Beefy Boxes and Bandwidth Generously Provided by pair Networks
Do you know where your variables are?
 
PerlMonks  

How I Created a Catalan-English Dictionary from a Spanish-English Dictionary Using Only String::Approx and Approximately 500 grams of Scots Tablet

by Willard B. Trophy (Hermit)
on Oct 17, 2002 at 19:17 UTC ( [id://206106]=CUFP: print w/replies, xml ) Need Help??

I used to program for a dictionary company in Scotland. We had received EU money to produce a Catalan-English dictionary, but the only electronic Catalan resource we had was a word list. We had to produce a dictionary framework to match our Spanish dictionary in double-quick time, ready for our Catalan translators to turn into a finished text. But how? I'm no linguist.

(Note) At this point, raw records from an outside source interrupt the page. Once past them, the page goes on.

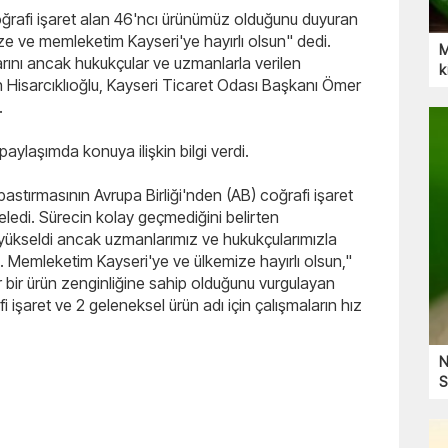
coğrafi işaret alan 46'ncı ürünümüz olduğunu duyuran
ze ve memleketim Kayseri'ye hayırlı olsun" dedi.
M
klarını ancak hukukçular ve uzmanlarla verilen
k
n Hisarcıklıoğlu, Kayseri Ticaret Odası Başkanı Ömer
.
aylaşımda konuya ilişkin bilgi verdi.
astırmasının Avrupa Birliği'nden (AB) coğrafi işaret
ledi. Sürecin kolay geçmediğini belirten
r yükseldi ancak uzmanlarımız ve hukukçularımızla
 Memleketim Kayseri'ye ve ülkemize hayırlı olsun,"
r bir ürün zenginliğine sahip olduğunu vurgulayan
 işaret ve 2 geleneksel ürün adı için çalışmaların hız
N
S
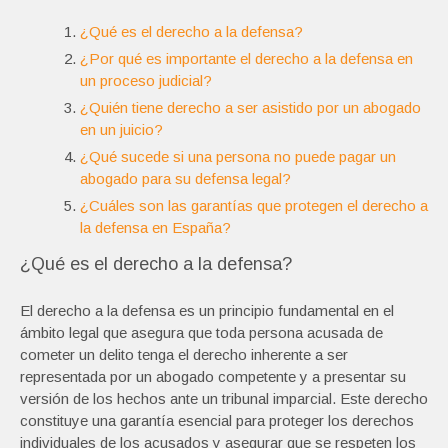
¿Qué es el derecho a la defensa?
¿Por qué es importante el derecho a la defensa en
un proceso judicial?
¿Quién tiene derecho a ser asistido por un abogado
en un juicio?
¿Qué sucede si una persona no puede pagar un
abogado para su defensa legal?
¿Cuáles son las garantías que protegen el derecho a
la defensa en España?
¿Qué es el derecho a la defensa?
El derecho a la defensa es un principio fundamental en el
ámbito legal que asegura que toda persona acusada de
cometer un delito tenga el derecho inherente a ser
representada por un abogado competente y a presentar su
versión de los hechos ante un tribunal imparcial. Este derecho
constituye una garantía esencial para proteger los derechos
individuales de los acusados y asegurar que se respeten los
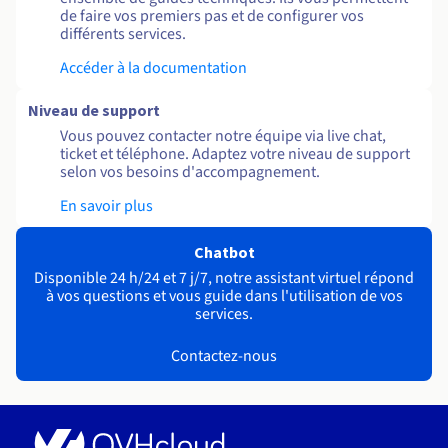
de faire vos premiers pas et de configurer vos
différents services.
Accéder à la documentation
Niveau de support
Vous pouvez contacter notre équipe via live chat,
ticket et téléphone. Adaptez votre niveau de support
selon vos besoins d'accompagnement.
En savoir plus
Chatbot
Disponible 24 h/24 et 7 j/7, notre assistant virtuel répond
à vos questions et vous guide dans l'utilisation de vos
services.
Contactez-nous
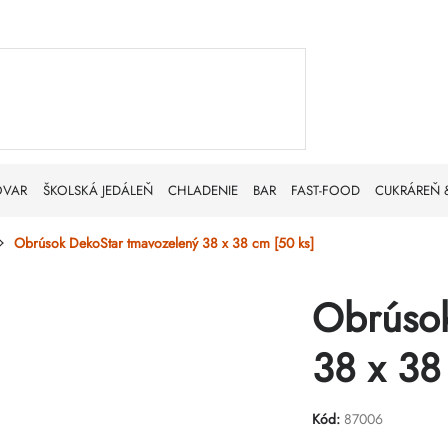
OVAR
ŠKOLSKÁ JEDÁLEŇ
CHLADENIE
BAR
FAST-FOOD
CUKRÁREŇ 
Obrúsok DekoStar tmavozelený 38 x 38 cm [50 ks]
Obrúsok
38 x 38
Kód:
87006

I noticed that Catalan looks a bit like Spanish, but with French word endings (and if that statement doesn't get me a visit from the Catalonian death squad, nothing will). If you fiddle with the ends of the words, you got something that looked almost, but not quite, like Spanish. This goes against nearly all linguistic theory, but seems to work.

Computers don't do almost too well. While casting about for an approximate solution, I found Arizona U's agrep utility, which does approximate searching. Building a shell script around agrep to produce possible matches sort-of worked, but was painfully slow. Conveniently, CPAN librarian Jarkko Hietaniemi had just come out with a new version of String::Approx, which basically did what agrep did, but in a Perl module, and allowed a bit more control of the fuzziness parameters.

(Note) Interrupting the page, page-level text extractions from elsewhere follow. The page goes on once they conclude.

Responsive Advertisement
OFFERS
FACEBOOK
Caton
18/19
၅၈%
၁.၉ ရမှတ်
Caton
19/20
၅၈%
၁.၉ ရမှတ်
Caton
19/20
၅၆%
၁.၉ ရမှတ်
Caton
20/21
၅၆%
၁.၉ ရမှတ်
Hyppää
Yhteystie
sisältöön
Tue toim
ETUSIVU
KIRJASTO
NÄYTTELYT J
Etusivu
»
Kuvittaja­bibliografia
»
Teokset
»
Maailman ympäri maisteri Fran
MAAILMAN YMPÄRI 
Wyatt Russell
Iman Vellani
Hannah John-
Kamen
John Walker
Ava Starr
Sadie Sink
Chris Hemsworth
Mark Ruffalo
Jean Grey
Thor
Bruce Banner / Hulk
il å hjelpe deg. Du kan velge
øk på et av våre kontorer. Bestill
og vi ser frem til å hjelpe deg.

The key to approximate matching is the Levenshtein Edit Distance, effectively the number of character changes you can accept in a string that it will still be considered approximately equal to another. Allowing two changes per word, and a barrage of about 10 heuristics (a fancy CompSci word for "guesses") to play with the word form, I got an approximate 70% match rate with the Spanish dictionary text. This was good enough that it saved weeks of manual compilation time, plus had the neat side effect of an amusing correspondence with Jarkko while I suggested improvements to the package.

(For the curious, setting the edit distance to 1 returned too few possible matches. Setting it to 3 generated thousands of false positives.)

And the tablet? What has it to do with it all? Frankly, very little, apart from the fact it's superconcentrated programmer fuel, and I make it to an old family recipe. It's as good as the combination of sugar, condensed milk, butter and real vanilla can be… try some (link is PDF, alas).

Modification, 21 Oct 02002: Recipe now available in XHTML, as it should have been all along: http://www3.sympatico.ca/scruss/tablet.html

--
foreach(split('',"\3\3\3c>\0>c\177cc\0~c~``\0cc\177cc")) {$_=unpack('B8',$_);tr,01,\40#,;print$_,"\n";}##IYDKINT!

  • Comment on How I Created a Catalan-English Dictionary from a Spanish-English Dictionary Using Only String::Approx and Approximately 500 grams of Scots Tablet

Replies are listed 'Best First'.
Re: How I Created a Catalan-English Dictionary from a Spanish-English Dictionary Using Only String::Approx and Approximately 500 grams of Scots Tablet
by JPaul (Hermit) on Oct 18, 2002 at 02:15 UTC
    -Greetings;

    I double-vote on Helensburgh Tablet being a programmers fuel, many a nights I've spent chowin' it down.

    My grandmother emigrated from Helensburgh (Scotland) back in the '70s and is hailed as one of the finest Tablet makers ever... And the quality goods are worth their weight in pure caffeine.

    JP who doesn't get Tablet anymore since he emigrated to the US,
    - Alexander Widdlemouse undid his bellybutton and his bum dropped off --

      You could try making it; it's really easy. Or get someone local to feel sorry for you, point them to the recipe, and they can make it -- I've actually had that happen for homesick Scots expats.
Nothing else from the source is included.